Faced with such a bleak diagnosis, pharma is restructuring. More specifically, in recognition of the suggestion that bigger is not necessarily better, pharma is downsizing. At the start of 2007, the world’s biggest drug company, Pfizer, announced a cost-cutting programme that included 10,000 job losses – 10% of its global workforce. The measures, which it hopes will yield annual gross savings of around $5 billion, will significantly reduce its R&D, sales and marketing and manufacturing operations.

And when Pfizer sneezes, the rest of pharma catches a cold.

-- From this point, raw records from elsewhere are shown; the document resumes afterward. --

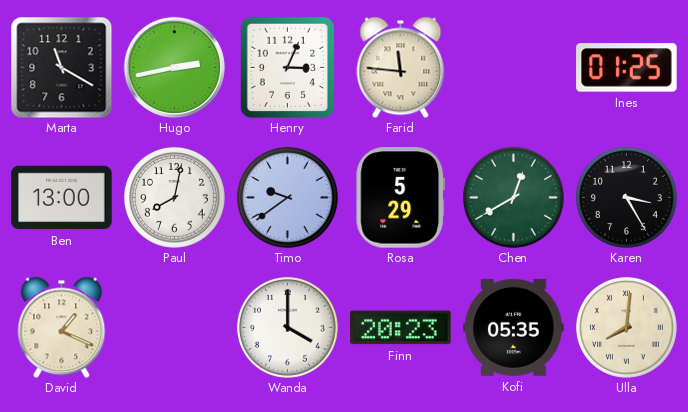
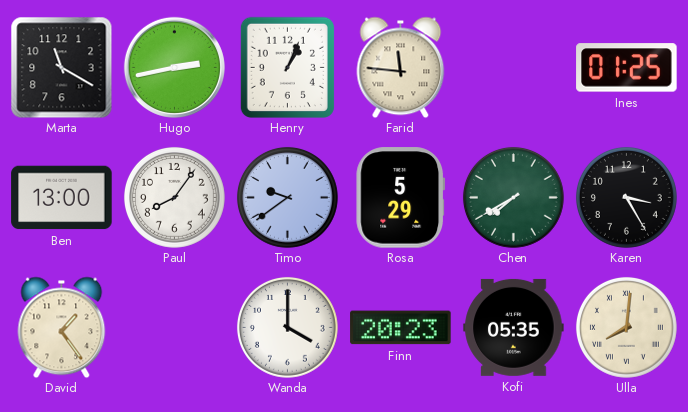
Henry: 3:04 -> 1:04
Paul: 8:02 -> 8:06
Chen: 12:40 -> 7:40
David: 1:19 -> 1:24
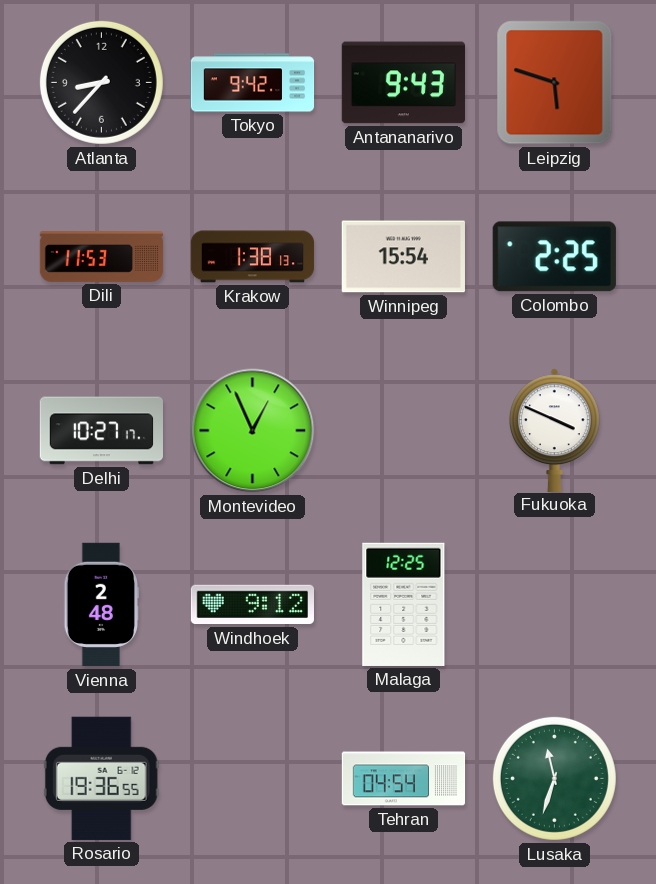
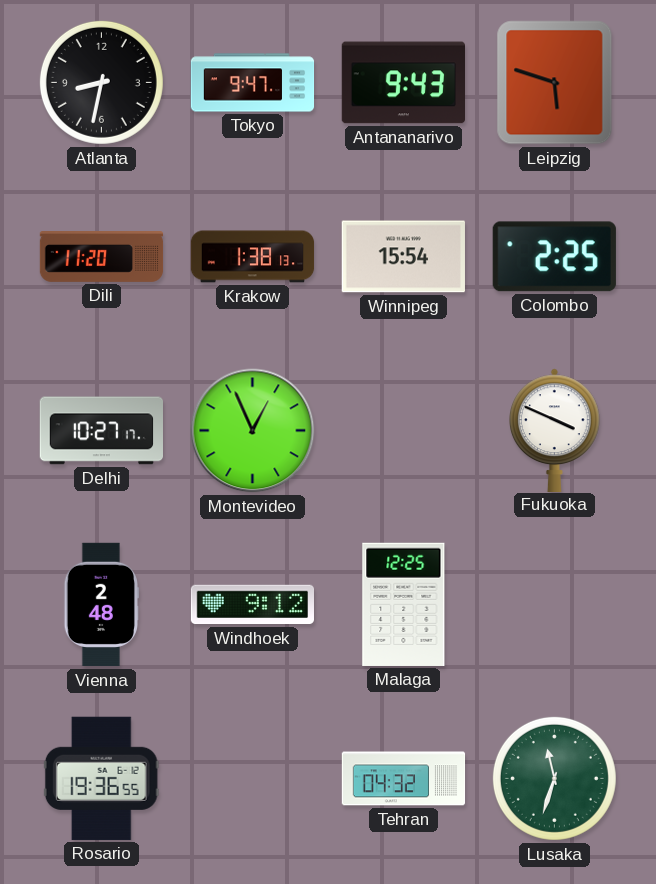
Atlanta: 8:37 -> 8:32
Tokyo: 9:42 -> 9:47
Dili: 11:53 -> 11:20
Tehran: 04:54 -> 04:32
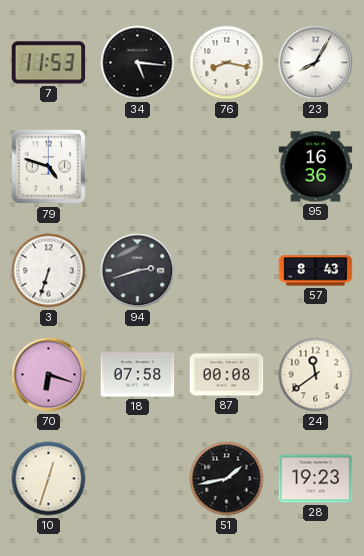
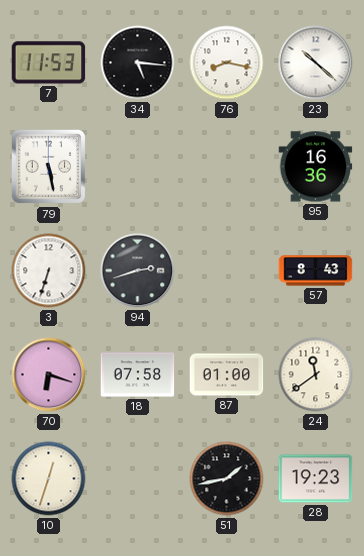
23: 8:05 -> 10:22
79: 4:48 -> 5:28
87: 00:08 -> 01:00
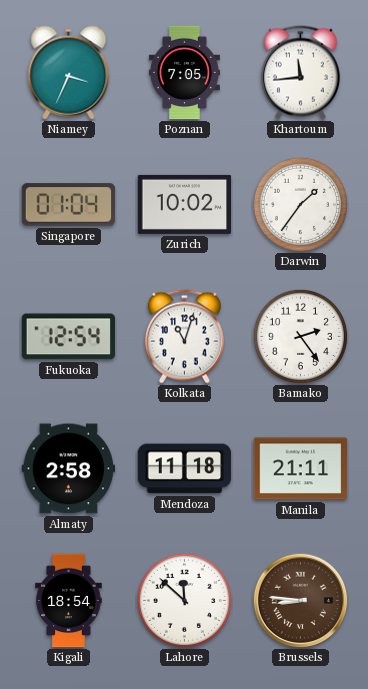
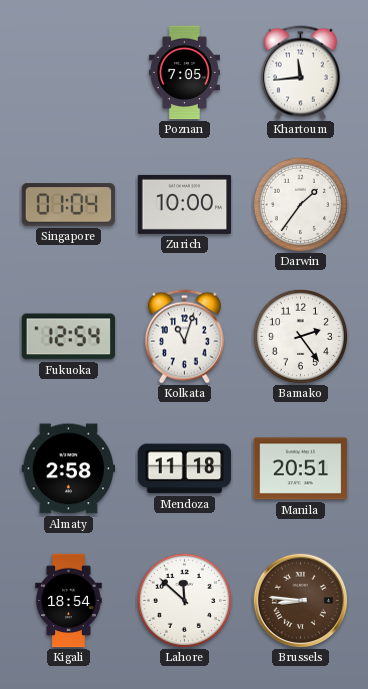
Niamey: 3:34 -> none
Zurich: 10:02 -> 10:00
Manila: 21:11 -> 20:51
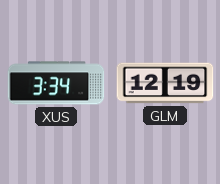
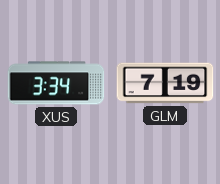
GLM: 12:19 -> 7:19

By late July, AstraZeneca had mirrored Pfizer’s approach with the announcement of a 10% reduction of its global workforce. Some 7,600 jobs are set to go, with sales & marketing, strategic sourcing and global supply chain positions all facing cutbacks. Days later, Johnson & Johnson began the biggest restructuring programme in its long history with the announcement of 4,800 job losses, while BMS also signalled its intention to restructure before the end of the calendar year. This in addition to the substantial layoffs already announced at Bayer Schering and Merck in 2006.

The trend is tipped to continue, as shareholders, perhaps unrealistically, seek a return to the double-digit growth companies enjoyed during the 1990s. Constrained by an absence of blockbusters in the pipeline and with a wave of patent expiries for some of the sector’s biggest products on the horizon, the industry’s hand has been forced. Analysts anticipate an increase in the number of external research partnerships, and further reductions in headcount.

But the long-term prognosis may not be so gloomy. Restructuring may yet lead to the emergence of more nimble, lean and responsive pharma companies. In the process, the industry’s leading players, who have for so long relied upon critical mass and growth through acquisition, could at last demonstrate genuine, if clichéd, ‘improvements in efficiencies’.

The latest wave of cutbacks may seem a bitter pill for pharma to swallow, but they might just nurse the sector back to full health.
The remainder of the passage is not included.